ChatCompletion(id='chatcmpl-BNGvsrH0r03LiTrOJV1ka4n4mXQ6N', choices=[Choice(finish_reason='stop', index=0, logprobs=None, message=ChatCompletionMessage(content='To get the name of the current day in JavaScript, you can use the `Date` object along with an array of day names. Here\'s a simple example:\n\n```javascript\n// Create a new Date object for the current date and time\nconst today = new Date();\n\n// Array of day names\nconst days = [\'Sunday\', \'Monday\', \'Tuesday\', \'Wednesday\', \'Thursday\', \'Friday\', \'Saturday\'];\n\n// Get the current day index (0 = Sunday, 1 = Monday, etc.)\nconst dayIndex = today.getDay();\n\n// Get the name of the current day\nconst dayName = days[dayIndex];\n\nconsole.log(dayName);  // e.g., "Monday"\n```\n\n### Explanation:\n- `Date.prototype.getDay()` returns an integer between 0 and 6 representing the day of the week (0 for Sunday, 1 for Monday, etc.).\n- You use this index to access the corresponding day name from the `days` array.\n\nAlternat

### 2.1 Tenacity Example
Use `tenacity` to retry on `RateLimitError`.

In [30]:
from tenacity import retry, stop_after_attempt, wait_random_exponential

@retry(
    reraise=True,
    stop=stop_after_attempt(6),
    wait=wait_random_exponential(min=1, max=60)
)
def create_with_backoff(**kwargs):
    return client.responses.create(**kwargs)

# call with retry logic
resp = create_with_backoff(
    model=MODEL,
    input=[{"role":"user","content":"Tell me a joke."}]
)
print(resp.output_text)

Sure! Here’s a joke for you:

Why don't scientists trust atoms?

Because they make up everything!


### 2.2 Manual Exponential Backoff
Implement your own retry decorator.

In [32]:
import random
import time
import openai

def retry_with_backoff(
    func,
    initial_delay=1,
    factor=2,
    jitter=True,
    max_retries=5
):
    def wrapper(*args, **kwargs):
        delay = initial_delay
        for i in range(max_retries):
            try:
                return func(*args, **kwargs)
            except openai.RateLimitError as e:
                sleep = delay * (1 + (random.random() if jitter else 0))
                print(f"Rate limited, retrying in {sleep:.1f}s...")
                time.sleep(sleep)
                delay *= factor
        raise Exception("Max retries exceeded.")
    return wrapper

@retry_with_backoff
def create_manual(**kwargs):
    return client.responses.create(**kwargs)

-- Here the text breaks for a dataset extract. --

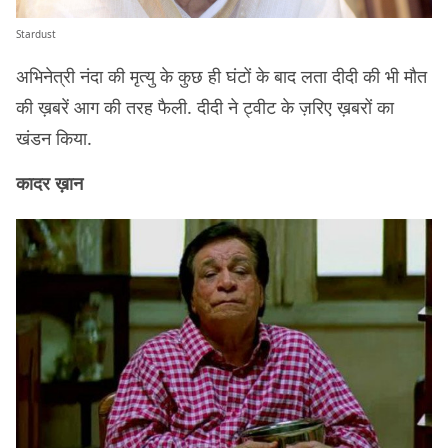
Stardust
अभिनेत्री नंदा की मृत्यु के कुछ ही घंटों के बाद लता दीदी की भी मौत
की ख़बरें आग की तरह फैली. दीदी ने ट्वीट के ज़रिए ख़बरों का
खंडन किया.
कादर ख़ान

# Call with manual backoff
resp3 = create_manual(
    model=MODEL,
    input=[{"role":"user","content":"Explain Kubernetes."}]
)
print(resp3.output_text)

Kubernetes, often abbreviated as **K8s**, is an open-source platform designed for automating the deployment, scaling, and management of containerized applications. Originally developed by Google, it is now maintained by the Cloud Native Computing Foundation (CNCF).

### Key Concepts of Kubernetes

1. **Containers**: Containers package an application and its dependencies into a single unit that can run reliably on any computing environment. Kubernetes is built specifically to orchestrate containers, often using Docker or other container runtimes.

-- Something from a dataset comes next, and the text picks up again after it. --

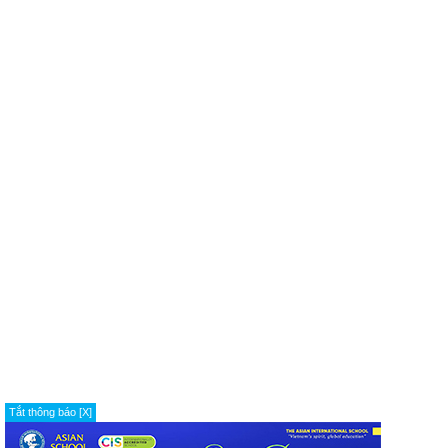
Tắt thông báo [X]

2. **Cluster**: A Kubernetes cluster consists of a set of worker machines, called **nodes**, that run containerized applications. One or more master nodes manage the cluster.

3. **Pods**: The smallest deployable units in Kubernetes. A pod can contain one or more tightly coupled containers that share storage/network and a specification for how to run them.

4. **Nodes**: Machines that run your containers. Each node runs a container runtime and

### Next Steps & Best Practices
- Monitor your usage dashboard regularly.
- Surface rate‑limit headers in your UI/logs.
- Tune your backoff parameters for your workload.
- Consider model fallback if certain models hit limits.

> **Pro Tip:** Jitter + exponential backoff avoids thundering‑herd issues.